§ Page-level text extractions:
- Opening Delimiter -
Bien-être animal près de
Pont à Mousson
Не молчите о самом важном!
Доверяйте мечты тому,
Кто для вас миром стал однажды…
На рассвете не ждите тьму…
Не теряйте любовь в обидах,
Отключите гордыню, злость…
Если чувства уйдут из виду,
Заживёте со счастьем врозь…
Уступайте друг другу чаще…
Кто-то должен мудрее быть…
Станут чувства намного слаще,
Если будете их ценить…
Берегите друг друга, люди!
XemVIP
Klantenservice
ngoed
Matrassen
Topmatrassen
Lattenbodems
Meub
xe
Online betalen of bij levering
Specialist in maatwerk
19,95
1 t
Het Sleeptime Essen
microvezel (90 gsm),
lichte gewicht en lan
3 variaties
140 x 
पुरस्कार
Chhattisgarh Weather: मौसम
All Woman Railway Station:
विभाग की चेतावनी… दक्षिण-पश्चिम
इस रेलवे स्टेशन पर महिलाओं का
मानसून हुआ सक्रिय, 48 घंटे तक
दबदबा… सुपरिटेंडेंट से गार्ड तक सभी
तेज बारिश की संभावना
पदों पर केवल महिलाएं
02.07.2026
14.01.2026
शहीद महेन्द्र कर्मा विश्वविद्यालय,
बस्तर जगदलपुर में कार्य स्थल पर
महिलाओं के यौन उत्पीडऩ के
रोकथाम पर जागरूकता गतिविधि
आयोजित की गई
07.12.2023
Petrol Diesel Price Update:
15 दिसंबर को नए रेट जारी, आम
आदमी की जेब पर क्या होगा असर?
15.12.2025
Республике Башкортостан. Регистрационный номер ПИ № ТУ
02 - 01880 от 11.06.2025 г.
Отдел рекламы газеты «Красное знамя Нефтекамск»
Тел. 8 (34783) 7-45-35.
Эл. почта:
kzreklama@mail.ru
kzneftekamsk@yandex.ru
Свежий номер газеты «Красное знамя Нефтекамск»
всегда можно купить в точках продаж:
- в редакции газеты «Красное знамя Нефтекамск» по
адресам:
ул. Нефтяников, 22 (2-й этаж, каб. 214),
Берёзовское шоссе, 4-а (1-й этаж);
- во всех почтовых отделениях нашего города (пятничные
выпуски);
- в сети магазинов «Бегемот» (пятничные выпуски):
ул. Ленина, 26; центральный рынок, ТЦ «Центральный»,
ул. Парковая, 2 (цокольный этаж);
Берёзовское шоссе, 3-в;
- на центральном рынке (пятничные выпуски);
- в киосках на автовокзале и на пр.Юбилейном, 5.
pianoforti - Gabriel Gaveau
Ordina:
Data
- Closing Delimiter -
§ WORK TO COMPLETE: Every line above should be transcribed exactly.

§ ANSWER TO THIS PROBLEM:
Bien-être animal près de
Pont à Mousson
Не молчите о самом важном!
Доверяйте мечты тому,
Кто для вас миром стал однажды…
На рассвете не ждите тьму…
Не теряйте любовь в обидах,
Отключите гордыню, злость…
Если чувства уйдут из виду,
Заживёте со счастьем врозь…
Уступайте друг другу чаще…
Кто-то должен мудрее быть…
Станут чувства намного слаще,
Если будете их ценить…
Берегите друг друга, люди!
XemVIP
Klantenservice
ngoed
Matrassen
Topmatrassen
Lattenbodems
Meub
xe
Online betalen of bij levering
Specialist in maatwerk
19,95
1 t
Het Sleeptime Essen
microvezel (90 gsm),
lichte gewicht en lan
3 variaties
140 x 
पुरस्कार
Chhattisgarh Weather: मौसम
All Woman Railway Station:
विभाग की चेतावनी… दक्षिण-पश्चिम
इस रेलवे स्टेशन पर महिलाओं का
मानसून हुआ सक्रिय, 48 घंटे तक
दबदबा… सुपरिटेंडेंट से गार्ड तक सभी
तेज बारिश की संभावना
पदों पर केवल महिलाएं
02.07.2026
14.01.2026
शहीद महेन्द्र कर्मा विश्वविद्यालय,
बस्तर जगदलपुर में कार्य स्थल पर
महिलाओं के यौन उत्पीडऩ के
रोकथाम पर जागरूकता गतिविधि
आयोजित की गई
07.12.2023
Petrol Diesel Price Update:
15 दिसंबर को नए रेट जारी, आम
आदमी की जेब पर क्या होगा असर?
15.12.2025
Республике Башкортостан. Регистрационный номер ПИ № ТУ
02 - 01880 от 11.06.2025 г.
Отдел рекламы газеты «Красное знамя Нефтекамск»
Тел. 8 (34783) 7-45-35.
Эл. почта:
kzreklama@mail.ru
kzneftekamsk@yandex.ru
Свежий номер газеты «Красное знамя Нефтекамск»
всегда можно купить в точках продаж:
- в редакции газеты «Красное знамя Нефтекамск» по
адресам:
ул. Нефтяников, 22 (2-й этаж, каб. 214),
Берёзовское шоссе, 4-а (1-й этаж);
- во всех почтовых отделениях нашего города (пятничные
выпуски);
- в сети магазинов «Бегемот» (пятничные выпуски):
ул. Ленина, 26; центральный рынок, ТЦ «Центральный»,
ул. Парковая, 2 (цокольный этаж);
Берёзовское шоссе, 3-в;
- на центральном рынке (пятничные выпуски);
- в киосках на автовокзале и на пр.Юбилейном, 5.
pianoforti - Gabriel Gaveau
Ordina:
Data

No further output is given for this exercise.